Each line of the records that holds the word "sharing" should be copied out.

RECORDED DATA:
━━━━━━━━━━━━━━━━━━━━━━━━━━━━━━

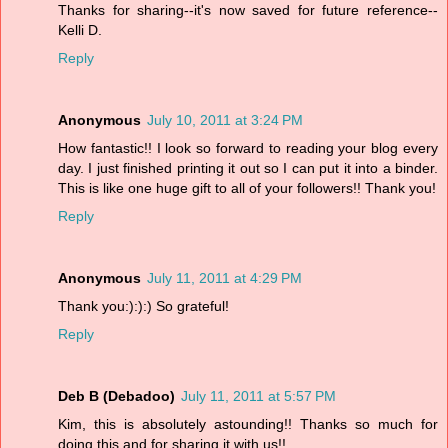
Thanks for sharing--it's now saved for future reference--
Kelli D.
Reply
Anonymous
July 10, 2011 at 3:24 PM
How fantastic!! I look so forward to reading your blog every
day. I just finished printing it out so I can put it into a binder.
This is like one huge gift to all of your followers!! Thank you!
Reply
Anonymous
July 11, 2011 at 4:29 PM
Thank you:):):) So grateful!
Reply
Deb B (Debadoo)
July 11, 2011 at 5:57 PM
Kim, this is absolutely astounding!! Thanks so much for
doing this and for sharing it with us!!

━━━━━━━━━━━━━━━━━━━━━━━━━━━━━━

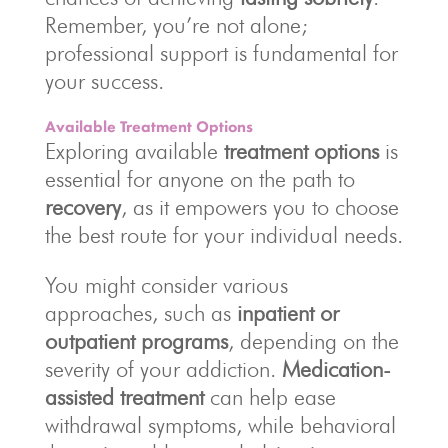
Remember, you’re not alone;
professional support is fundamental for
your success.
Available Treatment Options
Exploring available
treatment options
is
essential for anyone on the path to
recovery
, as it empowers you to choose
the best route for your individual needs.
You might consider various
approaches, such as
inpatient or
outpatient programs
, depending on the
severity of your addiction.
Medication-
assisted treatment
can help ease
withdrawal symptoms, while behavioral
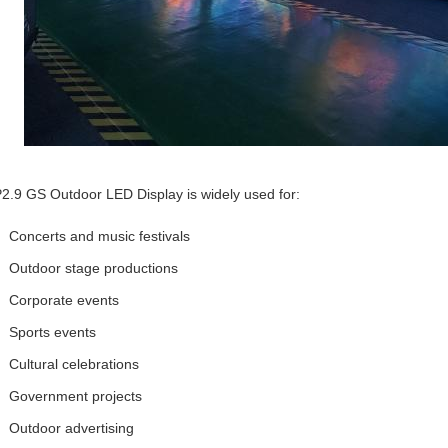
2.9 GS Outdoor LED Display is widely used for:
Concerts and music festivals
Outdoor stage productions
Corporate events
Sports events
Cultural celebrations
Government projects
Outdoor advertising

━━━━━━━━━━━━━━━━━━━━━━━━━━━━━━

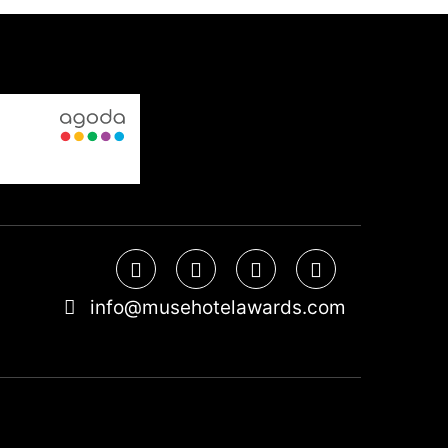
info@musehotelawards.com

━━━━━━━━━━━━━━━━━━━━━━━━━━━━━━

YOUR SOLUTION:
Thanks for sharing--it's now saved for future reference--
doing this and for sharing it with us!!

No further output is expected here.